Piper Text-to-Speech Skill
This skill enables you to use Piper TTS to convert text files or text input into natural-sounding speech audio files.
Installation
Piper has been installed via uv with Python 3.13:
uv tool install --python 3.13 piper-tts
The piper executable is located at: /Users/katiemulliken/.local/bin/piper
Voice Models
Voice models are stored in ~/piper-voices/.

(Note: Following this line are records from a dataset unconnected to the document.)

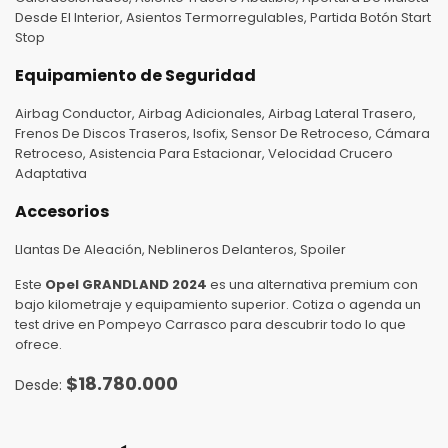
Desde El Interior, Asientos Termorregulables, Partida Botón Start
Stop
Equipamiento de Seguridad
Airbag Conductor, Airbag Adicionales, Airbag Lateral Trasero,
Frenos De Discos Traseros, Isofix, Sensor De Retroceso, Cámara
Retroceso, Asistencia Para Estacionar, Velocidad Crucero
Adaptativa
Accesorios
Llantas De Aleación, Neblineros Delanteros, Spoiler
Este
Opel GRANDLAND 2024
es una alternativa premium con
bajo kilometraje y equipamiento superior. Cotiza o agenda un
test drive en Pompeyo Carrasco para descubrir todo lo que
ofrece.
$
18.780.000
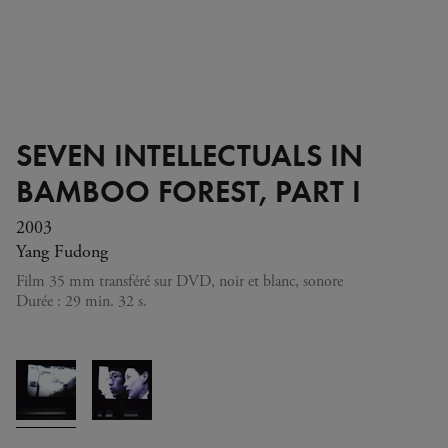
SEVEN INTELLECTUALS IN
BAMBOO FOREST, PART I
2003
Yang Fudong
Film 35 mm transféré sur DVD, noir et blanc, sonore
Durée : 29 min. 32 s.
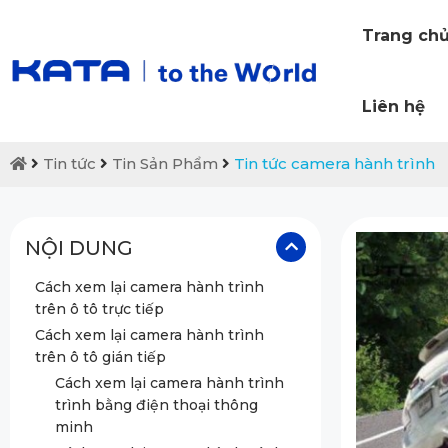
Trang ch
Liên hệ
Tin tức
Tin Sản Phẩm
Tin tức camera hành trình
NỘI DUNG
Cách xem lại camera hành trình
trên ô tô trực tiếp
Cách xem lại camera hành trình
trên ô tô gián tiếp
Cách xem lại camera hành trình
trình bằng điện thoại thông
minh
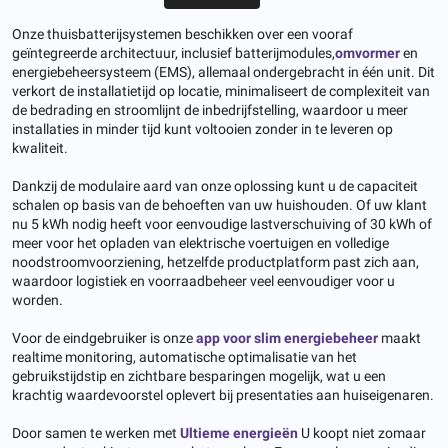
Onze thuisbatterijsystemen beschikken over een vooraf
geïntegreerde architectuur, inclusief batterijmodules,
omvormer
en
energiebeheersysteem (EMS), allemaal ondergebracht in één unit. Dit
verkort de installatietijd op locatie, minimaliseert de complexiteit van
de bedrading en stroomlijnt de inbedrijfstelling, waardoor u meer
installaties in minder tijd kunt voltooien zonder in te leveren op
kwaliteit.
Dankzij de modulaire aard van onze oplossing kunt u de capaciteit
schalen op basis van de behoeften van uw huishouden. Of uw klant
nu 5 kWh nodig heeft voor eenvoudige lastverschuiving of 30 kWh of
meer voor het opladen van elektrische voertuigen en volledige
noodstroomvoorziening, hetzelfde productplatform past zich aan,
waardoor logistiek en voorraadbeheer veel eenvoudiger voor u
worden.
Voor de eindgebruiker is onze
app voor slim energiebeheer
maakt
realtime monitoring, automatische optimalisatie van het
gebruikstijdstip en zichtbare besparingen mogelijk, wat u een
krachtig waardevoorstel oplevert bij presentaties aan huiseigenaren.
Door samen te werken met
Ultieme energieën
U koopt niet zomaar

Currently installed voices:
- en_US-amy-medium: Natural-sounding US English female voice
Downloading Additional Voices
To download more voices from Hugging Face:
# List available voices at: https://huggingface.co/rhasspy/piper-voices
# Preview samples at: https://rhasspy.github.io/piper-samples/
# Download a voice (example: en_US-lessac-medium)
cd ~/piper-voices
curl -L "https://huggingface.co/rhasspy/piper-voices/resolve/v1.0.0/en/en_US/lessac/medium/en_US-lessac-medium.onnx" -o en_US-lessac-medium.onnx
curl -L "https://huggingface.co/rhasspy/piper-voices/resolve/v1.0.0/en/en_US/lessac/medium/en_US-lessac-medium.onnx.json" -o en_US-lessac-medium.onnx.json
Basic Usage
IMPORTANT: When working with Obsidian markdown files (.md), ALWAYS use the clean_obsidian_for_tts.py script first to remove formatting, frontmatter, and other non-speech content before converting to audio. See the "Cleaning Obsidian Files for TTS" section below.

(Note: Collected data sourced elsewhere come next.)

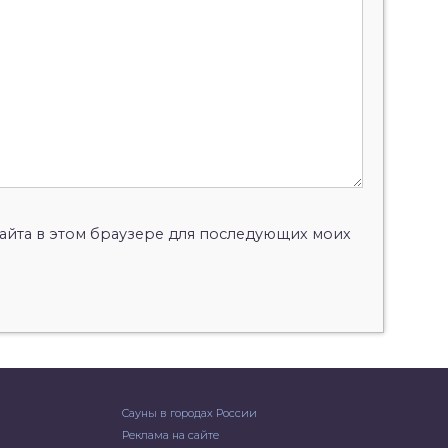
 сайта в этом браузере для последующих моих
Сауны в городах России
Реклама на сайте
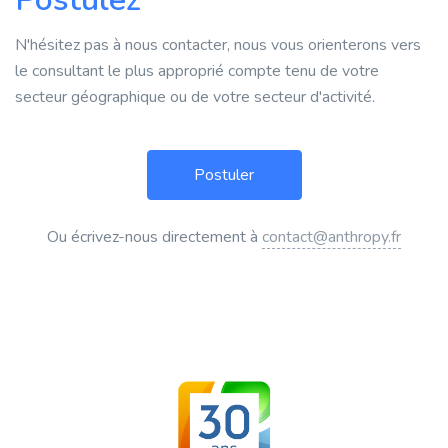
N'hésitez pas à nous contacter, nous vous orienterons vers
le consultant le plus approprié compte tenu de votre
secteur géographique ou de votre secteur d'activité.
Ou écrivez-nous directement à
contact@anthropy.fr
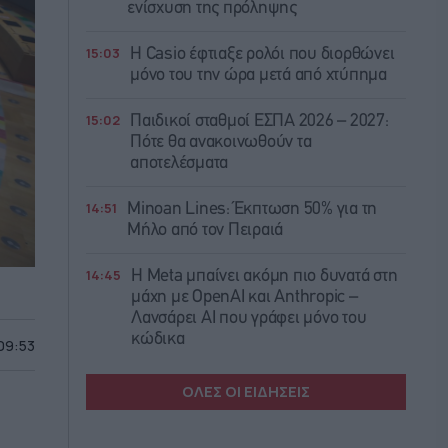
ενίσχυση της πρόληψης
15:03
Η Casio έφτιαξε ρολόι που διορθώνει
μόνο του την ώρα μετά από χτύπημα
15:02
Παιδικοί σταθμοί ΕΣΠΑ 2026 – 2027:
Πότε θα ανακοινωθούν τα
αποτελέσματα
14:51
Minoan Lines: Έκπτωση 50% για τη
Μήλο από τον Πειραιά
14:45
Η Meta μπαίνει ακόμη πιο δυνατά στη
μάχη με OpenAI και Anthropic –
Λανσάρει AI που γράφει μόνο του
κώδικα
 09:53
ΟΛΕΣ ΟΙ ΕΙΔΗΣΕΙΣ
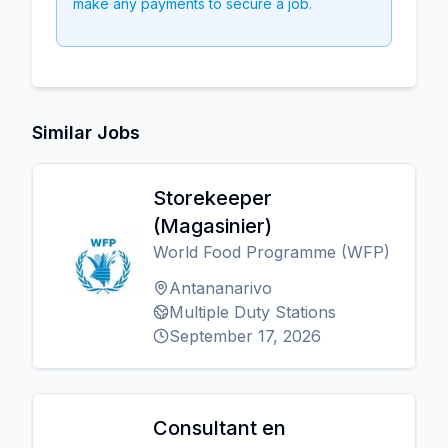
make any payments to secure a job.
Similar Jobs
Storekeeper
(Magasinier)
World Food Programme (WFP)
Antananarivo
Multiple Duty Stations
September 17, 2026
Consultant en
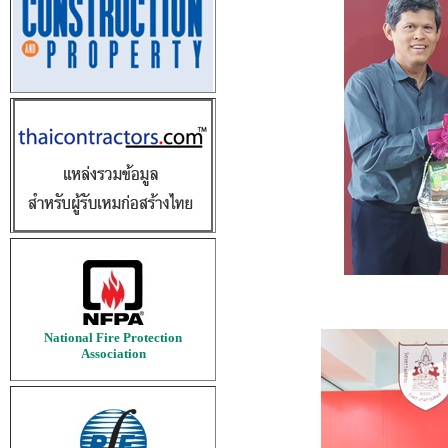
National Fire Protection
Association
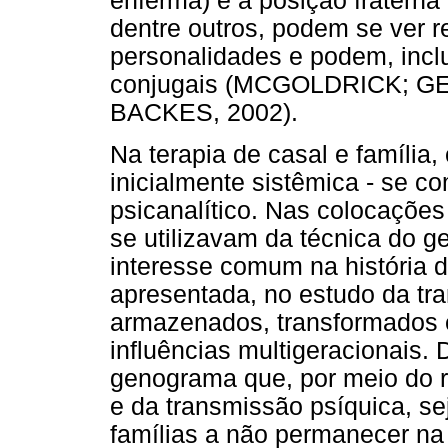
enferma) e a posição fraterna
dentre outros, podem se ver re
personalidades e podem, inclu
conjugais (MCGOLDRICK; G
BACKES, 2002).
Na terapia de casal e família,
inicialmente sistêmica - se 
psicanalítico. Nas colocações
se utilizavam da técnica do 
interesse comum na história d
apresentada, no estudo da tr
armazenados, transformados 
influências multigeracionais. 
genograma que, por meio do r
e da transmissão psíquica, sej
famílias a não permanecer na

Convert text to audio file
# From text input
echo "Hello, this is a test." | piper -m ~/piper-voices/en_US-amy-medium.onnx -f output.wav
# From a text file
piper -m ~/piper-voices/en_US-amy-medium.onnx -f output.wav < input.txt
# Using --input-file flag
piper -m ~/piper-voices/en_US-amy-medium.onnx -i input.txt -f output.wav
Play audio immediately (requires ffplay)
echo "This will play on your speakers." | piper -m ~/piper-voices/en_US-amy-medium.onnx | ffplay -
Advanced Options
Speed Control
# Default speed (1.5x faster - length-scale 0.67)

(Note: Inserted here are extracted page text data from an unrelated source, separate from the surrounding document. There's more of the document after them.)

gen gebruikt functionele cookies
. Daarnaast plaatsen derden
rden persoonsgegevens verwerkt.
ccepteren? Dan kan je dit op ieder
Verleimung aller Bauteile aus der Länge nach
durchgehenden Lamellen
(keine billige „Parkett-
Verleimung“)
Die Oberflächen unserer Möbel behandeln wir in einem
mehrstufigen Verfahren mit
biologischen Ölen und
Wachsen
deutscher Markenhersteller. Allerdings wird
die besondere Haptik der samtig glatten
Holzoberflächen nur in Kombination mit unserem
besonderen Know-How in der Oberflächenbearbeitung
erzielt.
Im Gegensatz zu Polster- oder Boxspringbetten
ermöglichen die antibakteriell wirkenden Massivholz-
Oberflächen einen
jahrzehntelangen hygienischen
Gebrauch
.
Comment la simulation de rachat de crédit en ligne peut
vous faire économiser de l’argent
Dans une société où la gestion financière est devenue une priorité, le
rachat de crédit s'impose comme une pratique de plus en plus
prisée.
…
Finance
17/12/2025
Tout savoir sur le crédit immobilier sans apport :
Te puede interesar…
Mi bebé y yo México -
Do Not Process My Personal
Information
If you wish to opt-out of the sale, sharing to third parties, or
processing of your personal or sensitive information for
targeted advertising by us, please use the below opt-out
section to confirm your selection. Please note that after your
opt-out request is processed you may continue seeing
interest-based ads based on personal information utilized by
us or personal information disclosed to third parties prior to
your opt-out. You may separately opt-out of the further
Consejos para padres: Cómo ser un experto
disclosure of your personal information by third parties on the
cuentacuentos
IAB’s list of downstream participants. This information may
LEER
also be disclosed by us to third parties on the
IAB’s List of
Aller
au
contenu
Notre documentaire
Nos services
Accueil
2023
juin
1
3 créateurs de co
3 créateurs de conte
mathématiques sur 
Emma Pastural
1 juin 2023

piper -m ~/piper-voices/en_US-amy-medium.onnx --length-scale 0.67 -f output.wav < input.txt
# Normal speech (1.0 is normal)
piper -m ~/piper-voices/en_US-amy-medium.onnx --length-scale 1.0 -f output.wav < input.txt
# Slower speech
piper -m ~/piper-voices/en_US-amy-medium.onnx --length-scale 1.2 -f output.wav < input.txt
Volume Control
piper -m ~/piper-voices/en_US-amy-medium.onnx --volume 1.5 -f output.wav < input.txt
Sentence Pauses
# Add 0.5 seconds of silence between sentences
piper -m ~/piper-voices/en_US-amy-medium.onnx --sentence-silence 0.5 -f output.wav < input.txt
GPU Acceleration
piper -m ~/piper-voices/en_US-amy-medium.onnx --cuda -f output.wav < input.txt
Cleaning Obsidian Files for TTS
A Python script is included to clean Obsidian markdown files for optimal text-to-speech conversion.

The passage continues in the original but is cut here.